▼▼▼

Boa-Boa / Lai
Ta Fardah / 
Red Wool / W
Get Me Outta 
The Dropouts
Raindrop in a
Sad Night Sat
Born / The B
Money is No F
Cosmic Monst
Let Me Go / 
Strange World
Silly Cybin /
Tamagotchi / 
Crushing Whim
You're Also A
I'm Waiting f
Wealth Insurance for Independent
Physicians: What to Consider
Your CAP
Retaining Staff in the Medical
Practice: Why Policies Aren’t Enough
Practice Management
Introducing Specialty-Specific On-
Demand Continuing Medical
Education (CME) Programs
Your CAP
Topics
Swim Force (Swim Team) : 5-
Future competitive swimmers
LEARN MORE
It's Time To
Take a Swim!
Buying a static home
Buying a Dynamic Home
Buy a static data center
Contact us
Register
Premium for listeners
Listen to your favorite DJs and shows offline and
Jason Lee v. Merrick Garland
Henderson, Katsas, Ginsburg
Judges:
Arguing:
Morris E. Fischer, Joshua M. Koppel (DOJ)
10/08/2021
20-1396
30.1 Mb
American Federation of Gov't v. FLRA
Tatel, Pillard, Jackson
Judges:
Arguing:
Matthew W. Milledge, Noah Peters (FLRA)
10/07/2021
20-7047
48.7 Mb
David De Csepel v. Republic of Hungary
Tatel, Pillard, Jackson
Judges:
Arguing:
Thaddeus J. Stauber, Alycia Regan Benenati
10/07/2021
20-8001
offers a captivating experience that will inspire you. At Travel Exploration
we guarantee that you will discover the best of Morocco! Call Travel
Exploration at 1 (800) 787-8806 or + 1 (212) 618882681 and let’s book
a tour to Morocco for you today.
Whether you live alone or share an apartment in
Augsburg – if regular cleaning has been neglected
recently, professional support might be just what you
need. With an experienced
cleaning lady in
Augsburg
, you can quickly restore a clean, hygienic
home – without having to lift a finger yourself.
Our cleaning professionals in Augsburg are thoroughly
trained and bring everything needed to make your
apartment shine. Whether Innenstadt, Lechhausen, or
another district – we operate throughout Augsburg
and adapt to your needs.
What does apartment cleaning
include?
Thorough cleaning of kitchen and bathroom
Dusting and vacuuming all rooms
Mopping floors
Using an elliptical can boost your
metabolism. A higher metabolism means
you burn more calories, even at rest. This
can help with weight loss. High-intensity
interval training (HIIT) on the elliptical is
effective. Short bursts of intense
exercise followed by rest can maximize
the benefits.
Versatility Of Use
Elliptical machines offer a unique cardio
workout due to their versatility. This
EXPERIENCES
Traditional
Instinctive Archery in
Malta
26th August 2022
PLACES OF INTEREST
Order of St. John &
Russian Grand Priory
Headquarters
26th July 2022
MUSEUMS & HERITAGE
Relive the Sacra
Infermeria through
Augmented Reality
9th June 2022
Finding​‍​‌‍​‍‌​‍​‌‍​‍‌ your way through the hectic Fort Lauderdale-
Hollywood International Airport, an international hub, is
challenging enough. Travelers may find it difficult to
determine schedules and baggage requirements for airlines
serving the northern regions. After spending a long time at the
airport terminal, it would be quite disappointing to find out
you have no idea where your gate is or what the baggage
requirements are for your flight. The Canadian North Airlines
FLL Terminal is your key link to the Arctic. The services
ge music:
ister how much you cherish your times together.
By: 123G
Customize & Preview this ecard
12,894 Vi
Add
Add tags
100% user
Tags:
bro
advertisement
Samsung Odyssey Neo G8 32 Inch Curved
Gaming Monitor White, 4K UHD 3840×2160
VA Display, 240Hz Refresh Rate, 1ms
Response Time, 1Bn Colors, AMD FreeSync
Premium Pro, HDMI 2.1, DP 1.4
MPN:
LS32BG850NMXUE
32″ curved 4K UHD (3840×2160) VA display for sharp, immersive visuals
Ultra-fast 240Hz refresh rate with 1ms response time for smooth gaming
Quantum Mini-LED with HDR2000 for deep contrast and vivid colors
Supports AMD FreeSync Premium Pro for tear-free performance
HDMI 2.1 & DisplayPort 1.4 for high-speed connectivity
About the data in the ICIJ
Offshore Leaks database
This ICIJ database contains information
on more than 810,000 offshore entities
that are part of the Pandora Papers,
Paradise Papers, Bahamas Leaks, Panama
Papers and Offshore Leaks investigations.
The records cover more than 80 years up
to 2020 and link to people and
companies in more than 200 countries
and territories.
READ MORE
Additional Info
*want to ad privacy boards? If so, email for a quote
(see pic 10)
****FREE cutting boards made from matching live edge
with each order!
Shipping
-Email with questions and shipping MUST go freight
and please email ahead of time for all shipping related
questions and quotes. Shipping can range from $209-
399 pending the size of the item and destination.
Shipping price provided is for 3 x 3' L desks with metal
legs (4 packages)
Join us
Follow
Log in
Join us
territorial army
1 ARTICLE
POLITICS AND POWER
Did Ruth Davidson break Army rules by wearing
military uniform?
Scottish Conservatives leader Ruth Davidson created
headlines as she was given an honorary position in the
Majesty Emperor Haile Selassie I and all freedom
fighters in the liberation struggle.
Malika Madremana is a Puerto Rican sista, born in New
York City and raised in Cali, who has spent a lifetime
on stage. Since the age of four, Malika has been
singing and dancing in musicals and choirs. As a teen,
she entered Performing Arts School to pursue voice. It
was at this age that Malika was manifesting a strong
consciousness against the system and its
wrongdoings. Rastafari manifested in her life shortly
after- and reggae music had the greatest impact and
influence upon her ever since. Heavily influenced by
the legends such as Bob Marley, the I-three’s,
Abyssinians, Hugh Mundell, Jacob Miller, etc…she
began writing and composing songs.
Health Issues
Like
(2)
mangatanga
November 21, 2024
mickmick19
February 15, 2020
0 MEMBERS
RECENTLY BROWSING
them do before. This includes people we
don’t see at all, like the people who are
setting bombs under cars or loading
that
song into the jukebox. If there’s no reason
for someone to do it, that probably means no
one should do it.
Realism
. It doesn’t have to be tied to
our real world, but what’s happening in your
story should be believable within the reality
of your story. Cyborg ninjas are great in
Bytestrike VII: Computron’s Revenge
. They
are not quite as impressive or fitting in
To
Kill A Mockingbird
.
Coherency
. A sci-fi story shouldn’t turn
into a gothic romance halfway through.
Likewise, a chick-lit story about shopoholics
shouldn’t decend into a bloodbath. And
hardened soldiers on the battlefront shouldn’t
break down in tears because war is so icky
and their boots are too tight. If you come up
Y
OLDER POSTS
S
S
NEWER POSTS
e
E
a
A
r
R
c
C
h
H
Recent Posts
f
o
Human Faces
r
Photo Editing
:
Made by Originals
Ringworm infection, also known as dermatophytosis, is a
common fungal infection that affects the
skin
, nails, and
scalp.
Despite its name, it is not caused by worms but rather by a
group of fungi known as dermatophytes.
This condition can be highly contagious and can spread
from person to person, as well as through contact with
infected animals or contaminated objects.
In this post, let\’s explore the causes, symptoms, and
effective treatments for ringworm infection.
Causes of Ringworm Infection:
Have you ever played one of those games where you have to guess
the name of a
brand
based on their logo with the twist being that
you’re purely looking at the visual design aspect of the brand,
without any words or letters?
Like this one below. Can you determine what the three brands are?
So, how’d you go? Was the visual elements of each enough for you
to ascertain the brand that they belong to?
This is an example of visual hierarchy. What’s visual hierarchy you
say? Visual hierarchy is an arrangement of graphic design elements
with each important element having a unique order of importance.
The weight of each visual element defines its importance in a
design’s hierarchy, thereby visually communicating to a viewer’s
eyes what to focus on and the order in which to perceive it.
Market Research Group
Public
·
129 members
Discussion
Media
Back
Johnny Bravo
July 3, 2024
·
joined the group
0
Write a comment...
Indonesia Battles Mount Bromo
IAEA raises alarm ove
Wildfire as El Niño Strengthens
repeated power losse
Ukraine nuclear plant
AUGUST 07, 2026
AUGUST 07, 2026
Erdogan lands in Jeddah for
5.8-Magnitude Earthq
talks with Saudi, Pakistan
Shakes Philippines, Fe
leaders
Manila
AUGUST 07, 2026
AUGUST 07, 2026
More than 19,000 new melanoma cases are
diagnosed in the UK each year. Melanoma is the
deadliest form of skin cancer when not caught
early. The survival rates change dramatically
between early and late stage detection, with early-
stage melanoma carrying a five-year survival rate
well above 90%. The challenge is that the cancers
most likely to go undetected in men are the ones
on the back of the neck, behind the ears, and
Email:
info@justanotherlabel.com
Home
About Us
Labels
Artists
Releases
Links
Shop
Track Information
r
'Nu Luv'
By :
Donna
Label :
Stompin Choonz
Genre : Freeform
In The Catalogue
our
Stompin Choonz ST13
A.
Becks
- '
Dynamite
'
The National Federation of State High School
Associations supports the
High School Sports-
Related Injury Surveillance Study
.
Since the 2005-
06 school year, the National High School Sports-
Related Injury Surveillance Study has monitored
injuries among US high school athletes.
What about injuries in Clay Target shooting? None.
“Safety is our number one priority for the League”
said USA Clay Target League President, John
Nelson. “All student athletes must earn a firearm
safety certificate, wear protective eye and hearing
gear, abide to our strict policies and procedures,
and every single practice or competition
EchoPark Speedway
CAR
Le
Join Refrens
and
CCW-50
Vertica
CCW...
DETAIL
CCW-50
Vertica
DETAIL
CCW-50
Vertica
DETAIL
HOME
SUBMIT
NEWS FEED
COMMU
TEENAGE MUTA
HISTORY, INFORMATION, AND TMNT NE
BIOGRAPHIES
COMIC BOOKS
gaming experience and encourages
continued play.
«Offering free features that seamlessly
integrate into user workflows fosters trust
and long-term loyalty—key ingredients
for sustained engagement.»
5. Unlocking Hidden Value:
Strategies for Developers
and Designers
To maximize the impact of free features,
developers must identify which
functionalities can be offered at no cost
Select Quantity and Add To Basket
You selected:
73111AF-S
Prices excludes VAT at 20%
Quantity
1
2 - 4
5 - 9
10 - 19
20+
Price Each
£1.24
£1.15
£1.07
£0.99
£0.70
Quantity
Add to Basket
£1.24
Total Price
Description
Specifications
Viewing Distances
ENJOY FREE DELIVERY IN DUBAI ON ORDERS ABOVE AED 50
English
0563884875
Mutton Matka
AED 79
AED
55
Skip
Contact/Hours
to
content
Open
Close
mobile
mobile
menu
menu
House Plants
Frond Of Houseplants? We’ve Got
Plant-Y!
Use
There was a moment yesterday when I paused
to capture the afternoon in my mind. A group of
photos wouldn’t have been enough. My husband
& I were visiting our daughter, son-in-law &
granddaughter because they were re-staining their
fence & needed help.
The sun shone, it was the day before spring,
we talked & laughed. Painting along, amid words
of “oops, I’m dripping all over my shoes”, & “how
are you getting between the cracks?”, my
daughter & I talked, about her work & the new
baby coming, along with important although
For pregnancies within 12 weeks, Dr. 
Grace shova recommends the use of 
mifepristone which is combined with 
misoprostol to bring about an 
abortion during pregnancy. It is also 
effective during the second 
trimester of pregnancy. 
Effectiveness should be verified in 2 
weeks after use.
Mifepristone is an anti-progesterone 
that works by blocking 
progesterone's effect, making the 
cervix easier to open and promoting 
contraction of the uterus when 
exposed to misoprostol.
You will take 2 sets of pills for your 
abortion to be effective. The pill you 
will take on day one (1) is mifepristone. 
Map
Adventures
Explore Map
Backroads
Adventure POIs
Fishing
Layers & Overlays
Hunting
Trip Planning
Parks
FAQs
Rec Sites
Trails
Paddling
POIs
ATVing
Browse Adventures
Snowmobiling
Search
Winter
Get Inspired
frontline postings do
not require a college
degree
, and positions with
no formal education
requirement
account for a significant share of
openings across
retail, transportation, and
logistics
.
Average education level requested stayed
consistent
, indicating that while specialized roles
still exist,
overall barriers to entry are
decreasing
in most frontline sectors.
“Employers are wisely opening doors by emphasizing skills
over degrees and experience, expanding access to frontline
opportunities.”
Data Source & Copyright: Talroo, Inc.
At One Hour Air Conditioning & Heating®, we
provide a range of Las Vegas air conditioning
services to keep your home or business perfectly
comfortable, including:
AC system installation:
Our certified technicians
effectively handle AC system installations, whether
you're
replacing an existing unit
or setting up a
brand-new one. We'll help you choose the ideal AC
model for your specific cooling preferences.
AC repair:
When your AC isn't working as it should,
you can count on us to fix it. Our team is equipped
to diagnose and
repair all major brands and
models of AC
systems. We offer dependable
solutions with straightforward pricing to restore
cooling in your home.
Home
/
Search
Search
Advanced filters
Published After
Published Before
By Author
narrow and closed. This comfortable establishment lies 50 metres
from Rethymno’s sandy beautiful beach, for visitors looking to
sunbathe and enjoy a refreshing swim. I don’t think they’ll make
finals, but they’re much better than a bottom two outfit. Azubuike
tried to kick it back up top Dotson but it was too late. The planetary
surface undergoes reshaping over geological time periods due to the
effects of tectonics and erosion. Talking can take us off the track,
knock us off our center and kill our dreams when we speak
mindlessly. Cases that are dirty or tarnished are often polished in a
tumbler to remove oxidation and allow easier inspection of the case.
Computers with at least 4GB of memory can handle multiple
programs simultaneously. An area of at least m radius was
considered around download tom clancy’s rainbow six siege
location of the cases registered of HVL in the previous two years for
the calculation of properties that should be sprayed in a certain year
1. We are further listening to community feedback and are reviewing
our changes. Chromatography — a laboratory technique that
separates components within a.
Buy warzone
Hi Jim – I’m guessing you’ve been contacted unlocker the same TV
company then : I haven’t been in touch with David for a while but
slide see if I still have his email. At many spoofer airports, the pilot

▲▲▲

Once you find the line with "Buying a Dynamic Home" in the entries above, output it and each line after it up to and including the line with "Augsburg – if", and nothing else.

Buying a Dynamic Home
Buy a static data center
Contact us
Register
Premium for listeners
Listen to your favorite DJs and shows offline and
Jason Lee v. Merrick Garland
Henderson, Katsas, Ginsburg
Judges:
Arguing:
Morris E. Fischer, Joshua M. Koppel (DOJ)
10/08/2021
20-1396
30.1 Mb
American Federation of Gov't v. FLRA
Tatel, Pillard, Jackson
Judges:
Arguing:
Matthew W. Milledge, Noah Peters (FLRA)
10/07/2021
20-7047
48.7 Mb
David De Csepel v. Republic of Hungary
Tatel, Pillard, Jackson
Judges:
Arguing:
Thaddeus J. Stauber, Alycia Regan Benenati
10/07/2021
20-8001
offers a captivating experience that will inspire you. At Travel Exploration
we guarantee that you will discover the best of Morocco! Call Travel
Exploration at 1 (800) 787-8806 or + 1 (212) 618882681 and let’s book
a tour to Morocco for you today.
Whether you live alone or share an apartment in
Augsburg – if regular cleaning has been neglected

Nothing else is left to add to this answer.